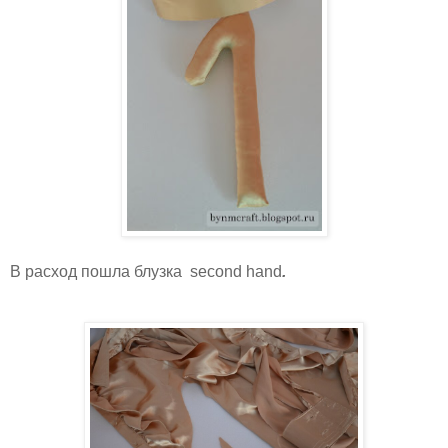
В расход пошла блузка second hand
.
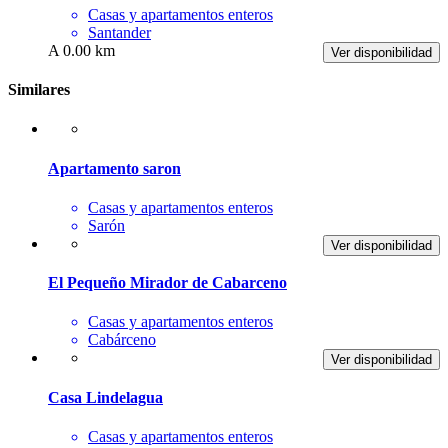
Casas y apartamentos enteros
Santander
A 0.00 km
Ver disponibilidad
Similares
Apartamento saron
Casas y apartamentos enteros
Sarón
Ver disponibilidad
El Pequeño Mirador de Cabarceno
Casas y apartamentos enteros
Cabárceno
Ver disponibilidad
Casa Lindelagua
Casas y apartamentos enteros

========================================

◆ Your task: Everything in the records should be repeated exactly except the images.

◆ Output for this exercise:
В расход пошла блузка second hand
.
Casas y apartamentos enteros
Santander
A 0.00 km
Ver disponibilidad
Similares
Apartamento saron
Casas y apartamentos enteros
Sarón
Ver disponibilidad
El Pequeño Mirador de Cabarceno
Casas y apartamentos enteros
Cabárceno
Ver disponibilidad
Casa Lindelagua
Casas y apartamentos enteros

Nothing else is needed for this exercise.